Many years back, TCM ran a night of Lawrence Tierney films, including the 1945 version of Dillinger. I sat down to watch it, but unfortunately a thunderstorm screwed up satellite reception and I never got to see the end. I noticed that it's on Watch TCM through the end of the month, and even got an Oscar nomination so TCM could run it in 31 Days of Oscar, so I finally sat down to watch the movie.

The movie opens up with an establishing sequence of what looks like an audience at a picture show, watching a newsreel about John Dillinger and his gang. But it's really more of a public lecture, as John Dillinger's father strolls out onto the stage after the movie and tells the assembled audience that little John started out like any normal boy in Indiana farming country, but didn't want to be tied down to the farm, so he went off to Indianapolis to try to make it big.

Dillinger (that's Lawrence Tierney if you couldn't figure it out) claims to be a stockbroker, but he sounds like he's more talk than action, considering the speakeasy where he's chatting up a girl and the class of waiter serving them. When the waiter wants cash up front for drinks, Dillinger walks out and goes into the nearby grocery store, where he holds up the cashier for a whopping $7.20, which wasn't all that much even in the mid 1920s.

Unsurprisingly, Dillinger gets caught and sent to prison, where he's put in the same cell as Specs Green (Edmund Lowe), a much older man but one who commands the respect of the other prisoners as he's a more intelligent criminal mastermind and not a hothead like Dillinger.
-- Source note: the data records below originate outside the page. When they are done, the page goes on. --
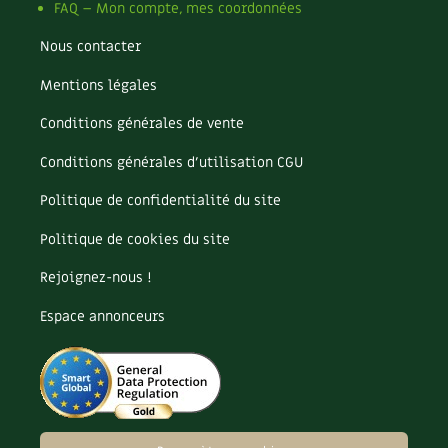
FAQ – Mon compte, mes coordonnées
Nous contacter
Mentions légales
Conditions générales de vente
Conditions générales d’utilisation CGU
Politique de confidentialité du site
Politique de cookies du site
Rejoignez-nous !
Espace annonceurs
But this Dillinger is no dummy, and decides to learn from Specs. The rest of Specs' gang is also in prison with them: Kirk Otto (Elisha Cook Jr.), Marco (Eduardo Cianelli), and "Doc" Madison (Marc Lawrence). Dillinger has a shorter sentence than the other guys, having committed a lesser crime, and gets out before Specs' gang. By this time, he's gotten into Specs' good graces, and promises to spring the rest of the gang.

Once out of prison, Dillinger returns to a life of crime, starting by holding up a movie theater box office. However, he flirted with the cashier, Helen Rogers (Anne Jeffreys) before holding her up. This little bit of flirting is enough to make her fall in love with him, so she doesn't identify him in a police lineup, enabling him to go free and break Specs and the gang out of jail.
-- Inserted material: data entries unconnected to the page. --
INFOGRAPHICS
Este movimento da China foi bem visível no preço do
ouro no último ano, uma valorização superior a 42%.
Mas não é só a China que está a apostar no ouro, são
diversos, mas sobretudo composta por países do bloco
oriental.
The rest of the movie is in some ways the standard crime movie arc of a younger guy getting into a gang and then deciding to take it over, all while going on a crime spree, before the man's hubris gets the better of him. Of course, in the case of John Dillinger, we know the real ending, as he was exiting the Biograph Theater in Chicago after a showing of Manhattan Melodrama. (Surprisingly, Monogram was able to get the rights to show a Disney short from 1933 as part of the scene showing Dillinger's night at the Biograph, but MGM had no desire to let a movie like this use Manhattan Melodrama. Instead, we get made-up audio clips.)

The ending may be the only part of this version of Dillinger that's accurate. Having looked up biographical information on John Dillinger, it seems that most of the screenplay bears little resemblance to reality. However, the screenplay is more than entertaining enough for a B gangster picture, and Tierney was born to play a gangster like Dillinger. This one is definitely worth watching.